A–C: Compensatory sprouting of lesioned, D-A488-labeled corticospinal axons in the intermediate zone of the gray matter caudal to the C7 hemisection. Insets demonstrate increased axon caliber in Long-term subjects, quantified below. D–G: Corticospinal axons in right-side gray matter below the lesion originate from the opposite (left) side of the spinal cord. D: Long-term lesioned subject. Lesion is on right side; arrow denotes midline. Boxed regions are shown at higher magnification. E–G demonstrate the path of corticospinal axons as they (E) exit the left dorsolateral fasciculus, (F) decussate across the spinal cord midline (cc, central canal), and (G) terminate in the lateral motor neuron pools. H: Serial reconstruction of a single axon, demonstrating unequivocally that it originates from the left dorsolateral corticospinal tract. I: Corticospinal axon density was reduced ~75% two weeks after injury, and recovered to more than half of prelesion axon density by 24 weeks post-lesion. J: Quantification of axon thickness. Long-term lesioned animals exhibited a 20% increase in axon caliber below the lesion. There were no significant differences between groups in axon density or caliber above the lesion level, therefore the observed changes were not due to variability in tracer efficacy. In (I) and (J), dots denote individual animals' data points, * indicate p < 0.05. K: Serial reconstructions of axonal arbors in an Intact (left) and lesioned, Long-term (middle and right) subjects. Axons in lesioned, Long-term subjects exhibit: i) high densities of bouton-like swellings (compare left and middle); ii) small, thin processes, ending in swellings much smaller than normal boutons (middle inset, arrowheads); and iii) large, abnormal structures that exhibit morphological features resembling growth cones (right inset). L–N: Colocalization (arrowheads) of the synaptic marker synaptophysin (red) with DA488-labeled (green) bouton-like swellings in axons sprouting below the C7 lesion site in the Long-term group: L is a normal-appearing bouton-like swelling, and M, N are examples from atypically large boutons found only in Long-term subjects as shown in panel K. Scale bar A–C, 100 μm; D, 250 μm; E–G, 86 μm; K, 25 μm; L–N, 2 μm. Error bars indicate SEM.

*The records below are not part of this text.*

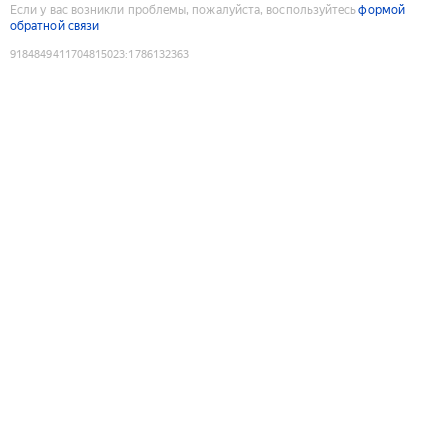
Если у вас возникли проблемы, пожалуйста, воспользуйтесь
формой
обратной связи
9184849411704815023
:
1786132363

Figure 5. Relationship Between Anatomical Plasticity and Functional Recovery

Principal components analysis in the four Long-term subjects with both functional and anatomical data reveals a multivariate relationship between corticospinal sprouting density and functional recovery. The first principal component (PC1; circle) reflects a data-driven statistical clustering of the histological and functional outcome variables. Positive loading (analogous to a positive Pearson correlation) of variables onto PC1 is indicated in shades of red, and negative loading (analogous to an inverse Pearson correlation) is indicated in shades of blue. The magnitude of the loading is indicated by arrow thickness and below each variable; asterisks indicate statistical significance (|loading| > 0.40). Note that axon density co-loads on PC1 with both locomotor function on a treadmill and success in recovering food rewards from a platform. PC1 accounts for 59.2% of the variability in the data.